Rats have been a persistent problem for cities around the world.

AFP/AFP/Getty Images

The Empire State building, pizza and Broadway are just a few things synonymous with New York City — and then there's the rats.

Like many other major metropolitan areas, New York City has a rat problem. But that doesn't mean that all the rats are the same.

Matthew Combs is a graduate student at Fordham University who studies rats. In a recently published paper of his, Combs shared his findings about the genetics of the city's brown rats.

"Despite the fact that rats live right in our cities and under our feet, under our noses, there's actually quite little knowledge about how they behave in the cities, how they move around," Combs says.

And that lack of knowledge is a problem, just like the vermin themselves.

"They are a serious public health threat," he says. "They carry several zoonotic diseases that we are worried about. So the more we know about how they move, how these colonies interact, the better we can create management strategies to stop them."

Combs and other researchers spent two years going around the city and trapping rats. After extracting and analyzing their DNA, he determined that the rats that live in uptown, north of 59th Street, are distinct from those living in downtown, south of 14th Street. The Midtown area is more sparsely populated — by rats, anyway — presenting a barrier to genetic mixing.

Much like people, New York City's rats have their own home areas and generally stick to those neighborhoods, the study found.

"We know that related rats, rats in the same colony, tend to stay within about 200 to 400 meters of each other, even over multiple generations," Combs says. "That tells us that most rats actually stay right very close to where they were born."

While a majority of the rats stick to their home turf, Combs says about five percent do leave their colonies and go to different blocks, parks or even farther — up to 2,000 meters.

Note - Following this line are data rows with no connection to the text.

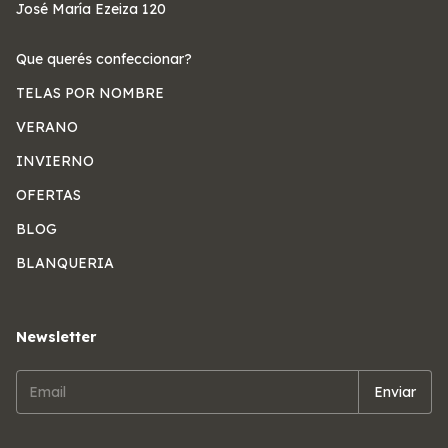
José María Ezeiza 120
Que querés confeccionar?
TELAS POR NOMBRE
VERANO
INVIERNO
OFERTAS
BLOG
BLANQUERIA
Newsletter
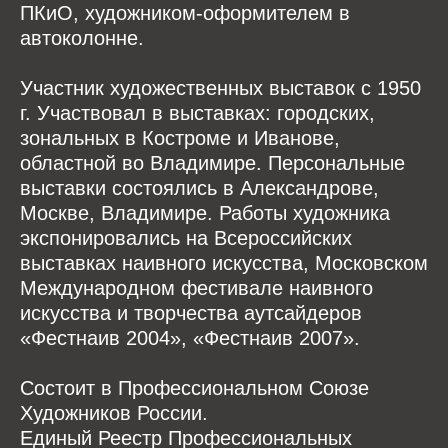
ПКиО, художником-оформителем в
автоколонне.
Участник художественных выставок с 1950
г. Участвовал в выставках: городских,
зональных в Костроме и Иванове,
областной во Владимире. Персональные
выставки состоялись в Александрове,
Москве, Владимире. Работы художника
экспонировались на Всероссийских
выставках наивного искусства, Московском
Международном фестивале наивного
искусства и творчества аутсайдеров
«Фестнаив 2004», «Фестнаив 2007».
Состоит в Профессиональном Союзе
Художников России.
Единый Реестр Профессиональных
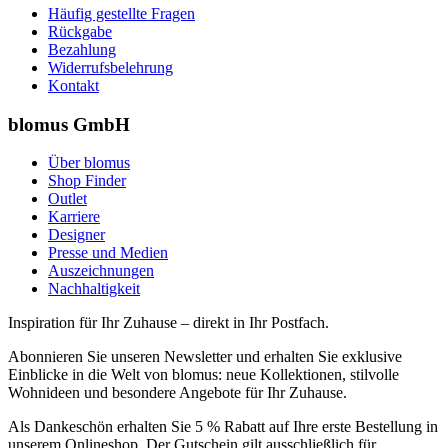
Häufig gestellte Fragen
Rückgabe
Bezahlung
Widerrufsbelehrung
Kontakt
blomus GmbH
Über blomus
Shop Finder
Outlet
Karriere
Designer
Presse und Medien
Auszeichnungen
Nachhaltigkeit
Inspiration für Ihr Zuhause – direkt in Ihr Postfach.
Abonnieren Sie unseren Newsletter und erhalten Sie exklusive
Einblicke in die Welt von blomus: neue Kollektionen, stilvolle
Wohnideen und besondere Angebote für Ihr Zuhause.
Als Dankeschön erhalten Sie 5 % Rabatt auf Ihre erste Bestellung in
unserem Onlineshop. Der Gutschein gilt ausschließlich für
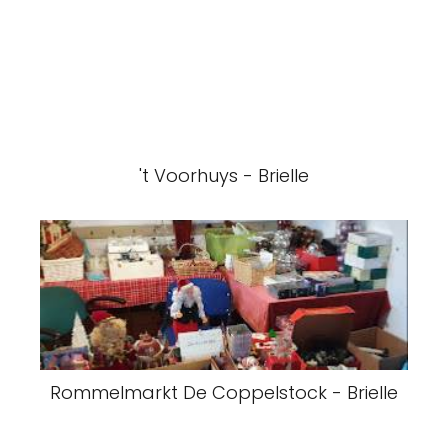
't Voorhuys - Brielle
Rommelmarkt De Coppelstock - Brielle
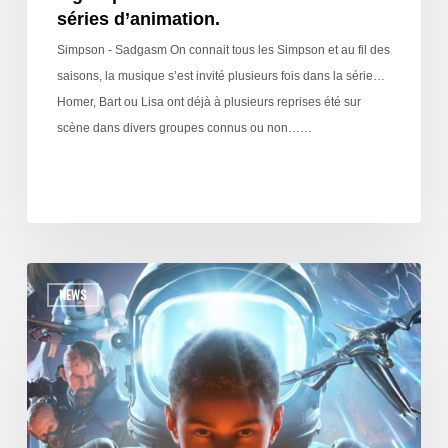
séries d’animation.
Simpson - Sadgasm On connait tous les Simpson et au fil des
saisons, la musique s’est invité plusieurs fois dans la série…
Homer, Bart ou Lisa ont déjà à plusieurs reprises été sur
scène dans divers groupes connus ou non……
NEWS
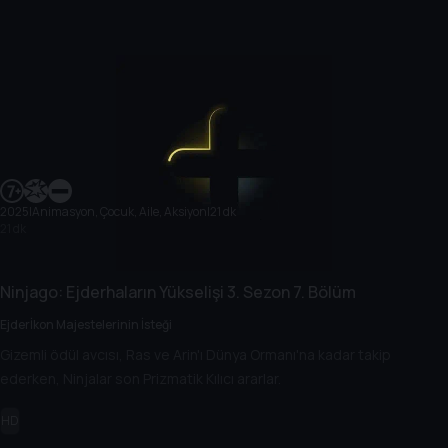
2025
|
Animasyon, Çocuk, Aile, Aksiyon
|
21 dk
21 dk
Ninjago: Ejderhaların Yükselişi
3. Sezon
7. Bölüm
Ejderİkon Majestelerinin İsteği
Gizemli ödül avcısı, Ras ve Arin'ı Dünya Ormanı'na kadar takip
ederken, Ninjalar son Prizmatik Kılıcı ararlar.
HD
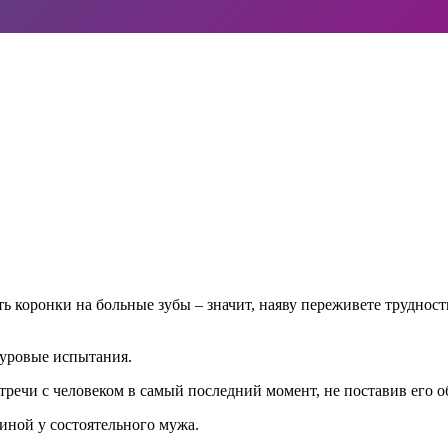
 коронки на больные зубы – значит, наяву переживете трудности
суровые испытания.
тречи с человеком в самый последний момент, не поставив его об
иной у состоятельного мужа.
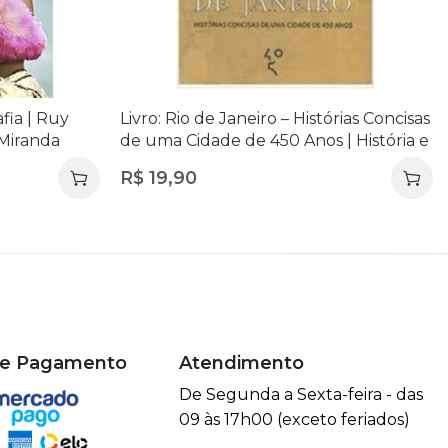
fia | Ruy
Livro: Rio de Janeiro – Histórias Concisas
 Miranda
de uma Cidade de 450 Anos | História e
Memória Carioca
R$
19,90
de Pagamento
Atendimento
De Segunda a Sexta-feira - das
09 às 17h00 (exceto feriados)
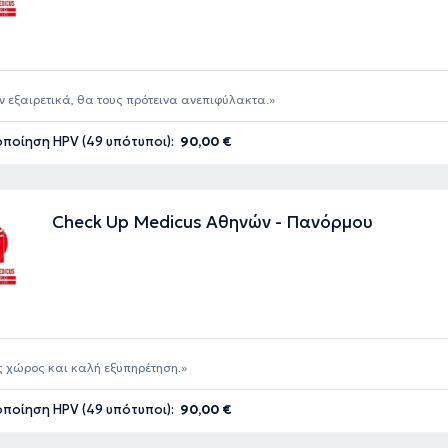
 εξαιρετικά, θα τους πρότεινα ανεπιφύλακτα.
ποίηση HPV (49 υπότυποι):
90,00 €
Check Up Medicus Αθηνών - Πανόρμου
 χώρος και καλή εξυπηρέτηση.
ποίηση HPV (49 υπότυποι):
90,00 €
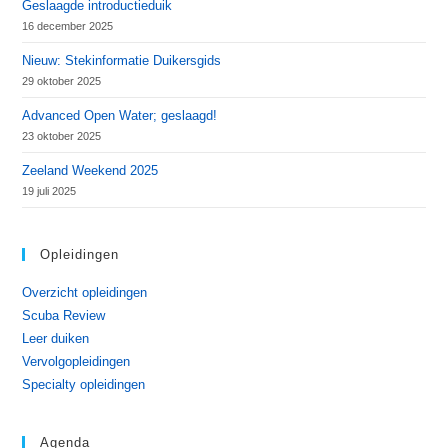
Geslaagde introductieduik
16 december 2025
Nieuw: Stekinformatie Duikersgids
29 oktober 2025
Advanced Open Water; geslaagd!
23 oktober 2025
Zeeland Weekend 2025
19 juli 2025
Opleidingen
Overzicht opleidingen
Scuba Review
Leer duiken
Vervolgopleidingen
Specialty opleidingen
Agenda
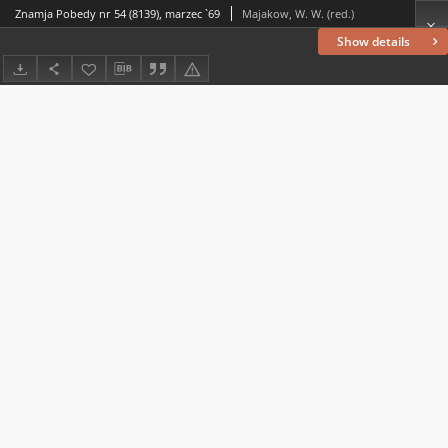
Znamja Pobedy nr 54 (8139), marzec `69
Majakow, W. W. (red.)
Show details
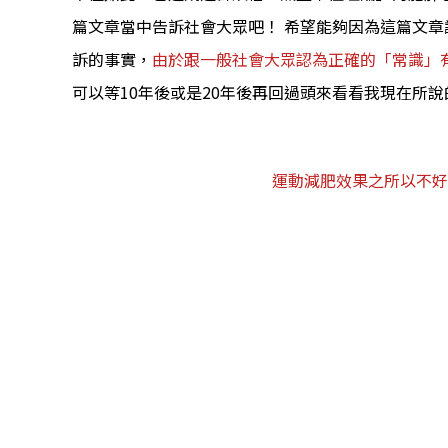
篇文章當中告訴社會大眾吧！ 希望能夠因為這篇文
訴的事實，
由於跟一般社會大眾認為正確的「常識」
可以等10年後或是20年後再回過頭來看看我現在所
運動減肥效果之所以不好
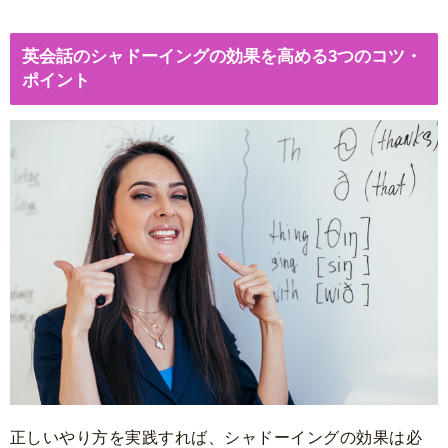
英会話のシャドーイングの効果を高める3つのコツ・
ポイント
正しいやり方を実践すれば、シャドーイングの効果は必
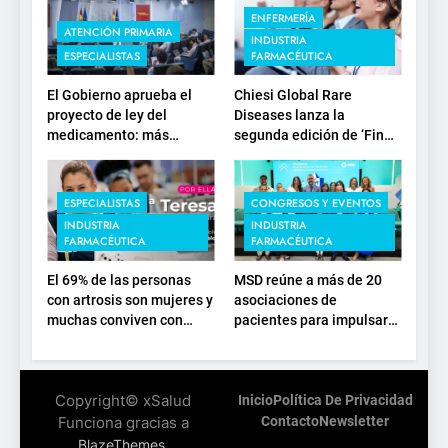
ENFERMERÍA
ATENCIÓN PRIMARIA
INDUSTRIA
ESPECIALISTAS
FARMACÉUTICA
El Gobierno aprueba el
Chiesi Global Rare
proyecto de ley del
Diseases lanza la
medicamento: más
segunda edición de ‘Find
sostenibilidad, autonomía
For Rare’ para impulsar la
estratégica y
investigación en
modernización para el
enfermedades de
ESPECIALISTAS
CONGRESOS Y EVENTOS
SNS
depósito lisosomal
INDUSTRIA
INDUSTRIA
FARMACÉUTICA
FARMACÉUTICA
El 69% de las personas
MSD reúne a más de 20
con artrosis son mujeres y
asociaciones de
muchas conviven con
pacientes para impulsar
dolor y rigidez a partir de
el diálogo sobre el
los 50, en plena etapa
presente y el futuro del
laboral
movimiento asociativo
Copyright© xSalud
Inicio
Política De Privacidad
Funciona gracias a
Contacto
Newsletter
.
BlazeThemes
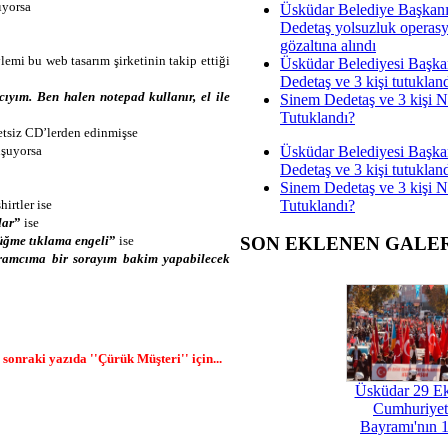
ıyorsa
Üsküdar Belediye Başkan
Dedetaş yolsuzluk operas
gözaltına alındı
emi bu web tasarım şirketinin takip ettiği
Üsküdar Belediyesi Başka
Dedetaş ve 3 kişi tutuklan
ıyım. Ben halen notepad kullanır, el ile
Sinem Dedetaş ve 3 kişi 
Tutuklandı?
retsiz CD’lerden edinmişse
Üsküdar Belediyesi Başka
uşuyorsa
Dedetaş ve 3 kişi tutuklan
Sinem Dedetaş ve 3 kişi 
Tutuklandı?
hirtler ise
lar
”
ise
üğme tıklama engeli
”
ise
SON EKLENEN GALE
ramcıma bir sorayım bakim yapabilecek
onraki yazıda ''Çürük Müşteri'' için...
Üsküdar 29 E
Cumhuriyet
Bayramı'nın 1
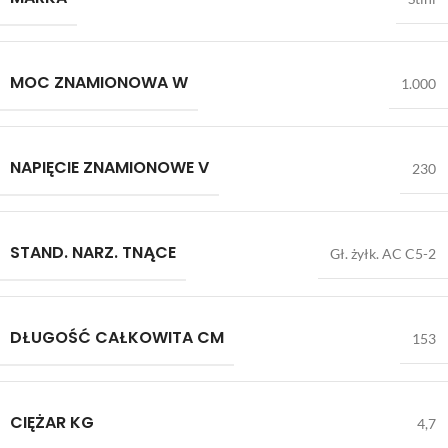
MOC ZNAMIONOWA W
1.000
NAPIĘCIE ZNAMIONOWE V
230
STAND. NARZ. TNĄCE
Gł. żyłk. AC C5-2
DŁUGOŚĆ CAŁKOWITA CM
153
CIĘŻAR KG
4,7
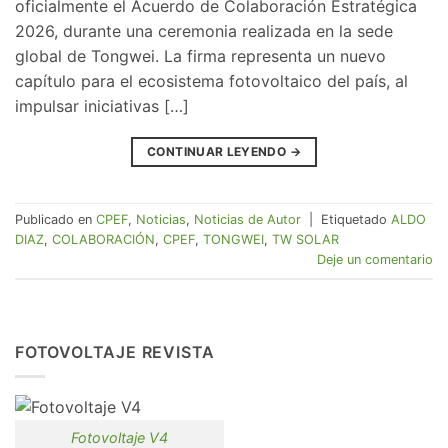
oficialmente el Acuerdo de Colaboración Estratégica
2026, durante una ceremonia realizada en la sede
global de Tongwei. La firma representa un nuevo
capítulo para el ecosistema fotovoltaico del país, al
impulsar iniciativas […]
CONTINUAR LEYENDO
→
Publicado en
CPEF
,
Noticias
,
Noticias de Autor
|
Etiquetado
ALDO
DIAZ
,
COLABORACIÓN
,
CPEF
,
TONGWEI
,
TW SOLAR
Deje un comentario
FOTOVOLTAJE REVISTA
Fotovoltaje V4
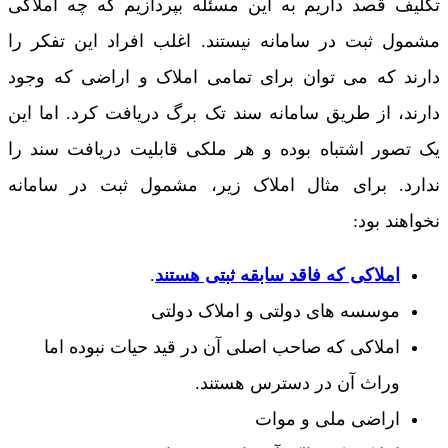
تکلیف قصد داریم به این مسئله بپردازیم که چه املاکی
مشمول ثبت در سامانه نیستند. اغلب افراد این تفکر را
دارند که می توان برای تمامی املاک و اراضی که وجود
دارند، از طریق سامانه سند تک برگ دریافت کرد. اما این
یک تصور اشتباه بوده و هر ملکی قابلیت دریافت سند را
ندارد. برای مثال املاک زیر، مشمول ثبت در سامانه
نخواهند بود:
املاکی که فاقد سابقه ثبتی هستند
.
موسسه های دولتی و املاک دولتی
املاکی که صاحب اصلی آن در قید حیات نبوده اما
وراث آن در دسترس هستند.
اراضی ملی و موات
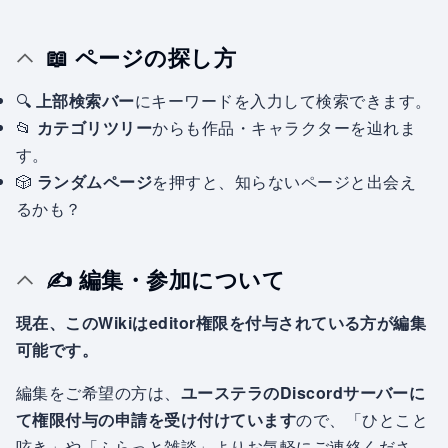
📖 ページの探し方
🔍
上部検索バー
にキーワードを入力して検索できます。
📂
カテゴリツリー
からも作品・キャラクターを辿れま
す。
🎲
ランダムページ
を押すと、知らないページと出会え
るかも？
✍ 編集・参加について
現在、このWikiはeditor権限を付与されている方が編集
可能です。
編集をご希望の方は、
ユーステラのDiscordサーバーに
て権限付与の申請を受け付けています
ので、「ひとこと
呟き」や「ふらっと雑談」よりお気軽にご連絡くださ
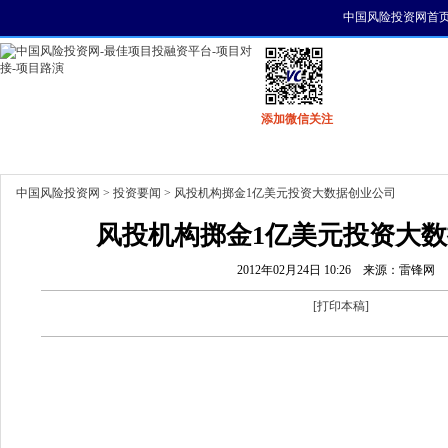
中国风险投资网首
添加微信关注
首页
资讯
找项目
找资金
风投活动
中国风险投资网
>
投资要闻
> 风投机构掷金1亿美元投资大数据创业公司
风投机构掷金1亿美元投资大
2012年02月24日 10:26
来源：雷锋网
[
打印本稿
]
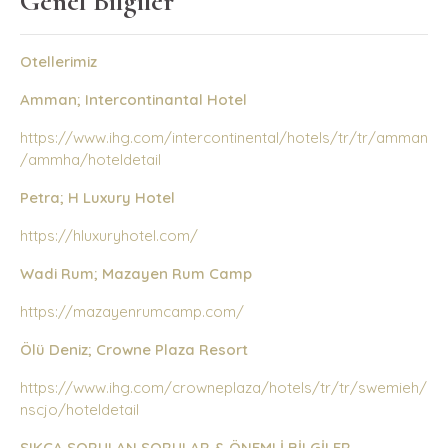
Genel Bilgiler
Otellerimiz
Amman; Intercontinantal Hotel
https://www.ihg.com/intercontinental/hotels/tr/tr/amman
/ammha/hoteldetail
Petra; H Luxury Hotel
https://hluxuryhotel.com/
Wadi Rum; Mazayen Rum Camp
https://mazayenrumcamp.com/
Ölü Deniz; Crowne Plaza Resort
https://www.ihg.com/crowneplaza/hotels/tr/tr/swemieh/
nscjo/hoteldetail
SIKÇA SORULAN SORULAR & ÖNEMLİ BİLGİLER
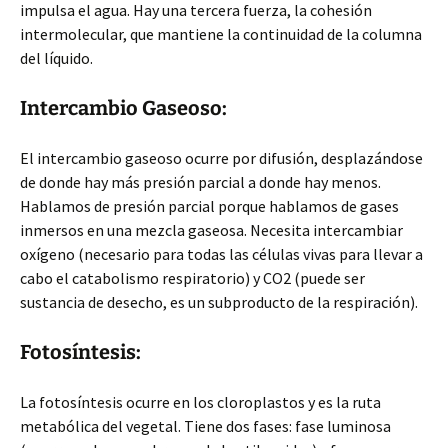
impulsa el agua. Hay una tercera fuerza, la cohesión
intermolecular, que mantiene la continuidad de la columna
del líquido.
Intercambio Gaseoso:
El intercambio gaseoso ocurre por difusión, desplazándose
de donde hay más presión parcial a donde hay menos.
Hablamos de presión parcial porque hablamos de gases
inmersos en una mezcla gaseosa. Necesita intercambiar
oxígeno (necesario para todas las células vivas para llevar a
cabo el catabolismo respiratorio) y CO2 (puede ser
sustancia de desecho, es un subproducto de la respiración).
Fotosíntesis:
La fotosíntesis ocurre en los cloroplastos y es la ruta
metabólica del vegetal. Tiene dos fases: fase luminosa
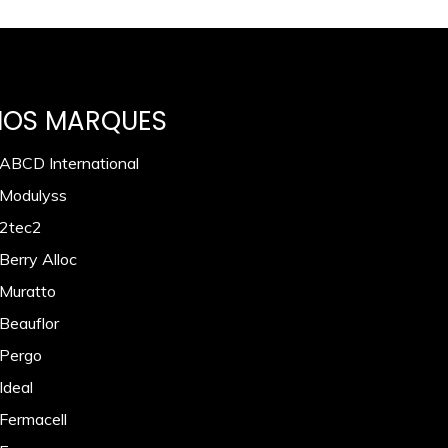
NOS MARQUES
 ABCD International
 Modulyss
 2tec2
Berry Alloc
 Muratto
 Beauflor
 Pergo
Ideal
 Fermacell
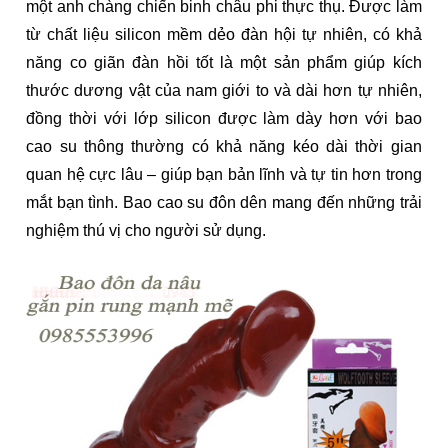
một anh chàng chiến binh châu phi thực thụ. Được làm
từ chất liệu silicon mềm dẻo đàn hội tự nhiên, có khả
năng co giãn đàn hồi tốt là một sản phẩm giúp kích
thước dương vật của nam giới to và dài hơn tự nhiên,
đồng thời với lớp silicon được làm dày hơn với bao
cao su thông thường có khả năng kéo dài thời gian
quan hệ cực lâu – giúp bạn bản lĩnh và tự tin hơn trong
mắt bạn tình. Bao cao su đôn dên mang đến những trải
nghiệm thú vị cho người sử dụng.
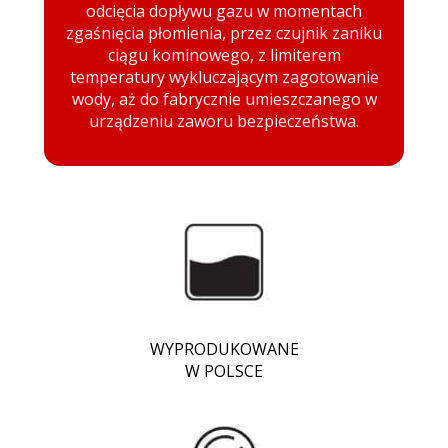
odcięcia dopływu gazu w momentach
zgaśnięcia płomienia, przez czujnik zaniku
ciągu kominowego, z limiterem
temperatury wykluczającym zagotowanie
wody, aż do fabrycznie umieszczanego w
urządzeniu zaworu bezpieczeństwa.
WYPRODUKOWANE
W POLSCE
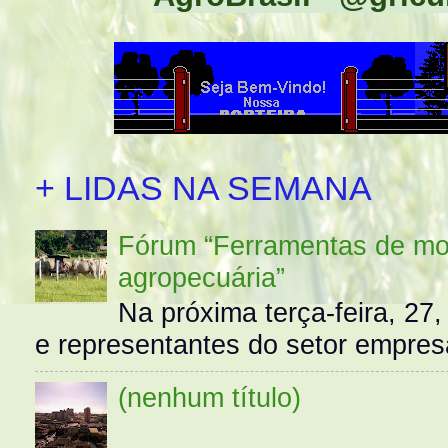
+ LIDAS NA SEMANA
Fórum “Ferramentas de mo
agropecuária”
Na próxima terça-feira, 27,
e representantes do setor empres
(nenhum título)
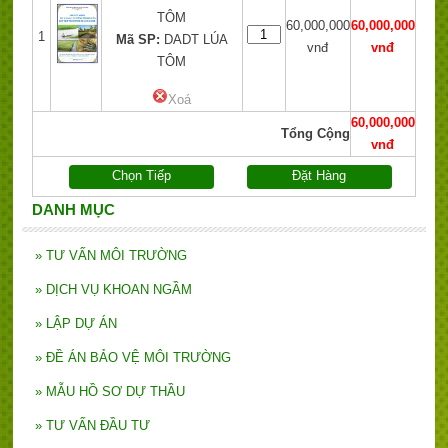
TÔM
60,000,000
60,000,000
1
Mã SP:
DADT LÚA
vnđ
vnđ
TÔM
Xoá
60,000,000
Tổng Cộng
vnđ
Chọn Tiếp
Đặt Hàng
DANH MỤC
»
TƯ VẤN MÔI TRƯỜNG
»
DỊCH VỤ KHOAN NGẦM
»
LẬP DỰ ÁN
»
ĐỀ ÁN BẢO VỆ MÔI TRƯỜNG
»
MẪU HỒ SƠ DỰ THẦU
»
TƯ VẤN ĐẦU TƯ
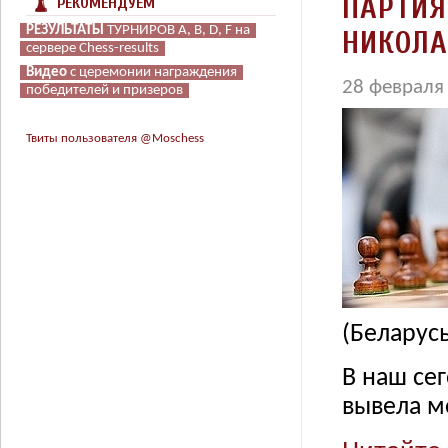
ПАРТИЯ
РЕКОМЕНДУЕМ
РЕЗУЛЬТАТЫ
РЕЗУЛЬТАТЫ
РЕЗУЛЬТАТЫ
ТУРНИРОВ А, В, D, F на
ТУРНИРОВ А, В, D, F на
ТУРНИРОВ А, В, D, F на
НИКОЛА
сервере Chess-results
сервере Chess-results
сервере Chess-results
Видео
Видео
Видео
с церемонии награждения
с церемонии награждения
с церемонии награждения
28 февраля
победителей и призеров
победителей и призеров
победителей и призеров
Твиты пользователя @Moschess
(Беларусь
В наш се
вывела м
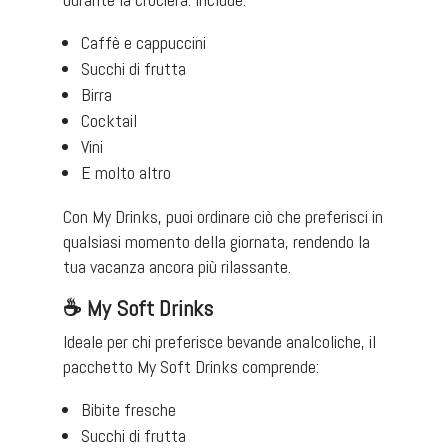
Caffè e cappuccini​
Succhi di frutta
Birra​
Cocktail​
Vini​
E molto altro​
Con My Drinks, puoi ordinare ciò che preferisci in
qualsiasi momento della giornata, rendendo la
tua vacanza ancora più rilassante. ​
☕
My Soft Drinks
Ideale per chi preferisce bevande analcoliche, il
pacchetto My Soft Drinks comprende:​
Bibite fresche​
Succhi di frutta​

It's those rats, he says, that present the biggest problem.

"Those are the rats — those dispersing rats — that can actually move genetic information and move even their pathogens, and lead to that spread of disease and that gene flow we detected," Combs says.

While it may seem like it is good news that these rats generally stay in the same area, Combs says it's not that easy of a matter.

"It's not a good thing if your neighbor has rats, because it means that you have rats as well," he says. "That's not quite in line with the way that we deal with rats."

Combs says that in New York if a person has rats, it's the property owner who has to deal with them, but really it's a community scale issue and should be dealt with that way. He's hoping that his research can change how rats are dealt with.

As for his personal feelings about rats, Combs says the pests are more complex than they seem.

"The more I learn and the more I read about rats, I think the more I'm able to respect them," he says. "I mean, they're remarkable creatures — they're able to change their movement patterns based on the things humans do, so they're very smart. They're also very social creatures."

But they're still the creatures that can steal an entire slice of pizza. (Or can be trained to, anyway.)